Information shown —
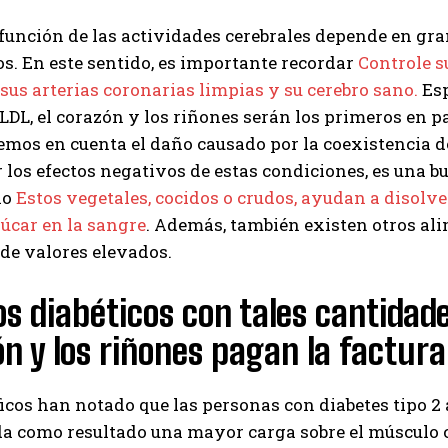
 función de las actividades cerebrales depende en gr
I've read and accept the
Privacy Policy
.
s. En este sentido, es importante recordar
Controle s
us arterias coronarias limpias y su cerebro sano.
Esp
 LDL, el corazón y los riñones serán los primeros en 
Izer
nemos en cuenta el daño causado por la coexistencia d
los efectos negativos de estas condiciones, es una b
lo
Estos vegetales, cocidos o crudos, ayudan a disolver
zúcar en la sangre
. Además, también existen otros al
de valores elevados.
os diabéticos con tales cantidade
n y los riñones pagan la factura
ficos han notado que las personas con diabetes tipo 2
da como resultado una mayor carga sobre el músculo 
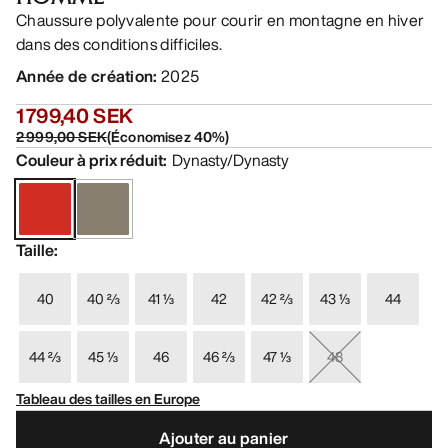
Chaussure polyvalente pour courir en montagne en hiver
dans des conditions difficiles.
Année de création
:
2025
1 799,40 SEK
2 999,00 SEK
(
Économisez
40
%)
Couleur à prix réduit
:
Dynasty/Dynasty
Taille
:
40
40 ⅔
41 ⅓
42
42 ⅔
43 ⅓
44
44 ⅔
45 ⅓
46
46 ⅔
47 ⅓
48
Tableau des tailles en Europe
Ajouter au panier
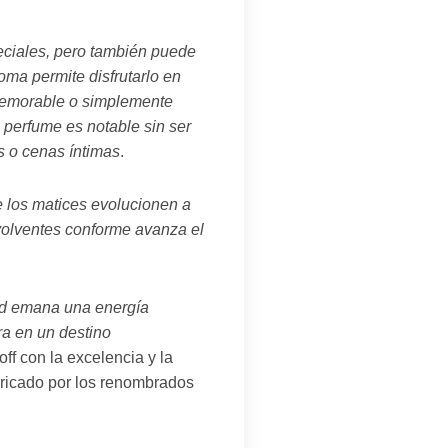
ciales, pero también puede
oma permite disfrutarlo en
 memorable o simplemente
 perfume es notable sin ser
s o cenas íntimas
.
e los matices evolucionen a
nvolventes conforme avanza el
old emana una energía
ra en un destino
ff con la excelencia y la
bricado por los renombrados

--

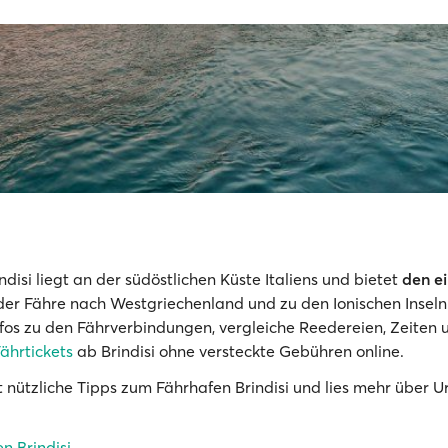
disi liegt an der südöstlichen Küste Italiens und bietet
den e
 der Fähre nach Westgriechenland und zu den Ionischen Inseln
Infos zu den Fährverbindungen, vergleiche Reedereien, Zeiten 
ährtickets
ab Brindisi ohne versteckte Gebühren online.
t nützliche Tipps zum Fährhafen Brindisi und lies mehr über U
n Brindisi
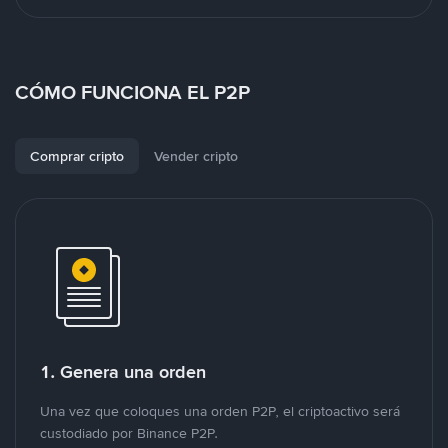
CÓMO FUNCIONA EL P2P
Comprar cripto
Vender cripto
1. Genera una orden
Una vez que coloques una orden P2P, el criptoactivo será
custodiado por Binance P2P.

==

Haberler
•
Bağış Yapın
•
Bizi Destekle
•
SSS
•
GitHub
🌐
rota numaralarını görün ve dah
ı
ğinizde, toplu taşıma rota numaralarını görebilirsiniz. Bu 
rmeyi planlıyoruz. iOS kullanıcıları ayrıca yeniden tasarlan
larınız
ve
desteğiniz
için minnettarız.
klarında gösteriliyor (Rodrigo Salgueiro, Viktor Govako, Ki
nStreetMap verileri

Problem to solve — Reproduce the records above exactly, but only from the line with "1 799,40 SEK" up to and including the line with "bricado por los renombrados". Leave the pictures out.

Completed exercise —
1 799,40 SEK
2 999,00 SEK
(
Économisez
40
%)
Couleur à prix réduit
:
Dynasty/Dynasty
Taille
:
40
40 ⅔
41 ⅓
42
42 ⅔
43 ⅓
44
44 ⅔
45 ⅓
46
46 ⅔
47 ⅓
48
Tableau des tailles en Europe
Ajouter au panier
ciales, pero también puede
oma permite disfrutarlo en
 memorable o simplemente
 perfume es notable sin ser
s o cenas íntimas
.
e los matices evolucionen a
nvolventes conforme avanza el
old emana una energía
ra en un destino
ff con la excelencia y la
bricado por los renombrados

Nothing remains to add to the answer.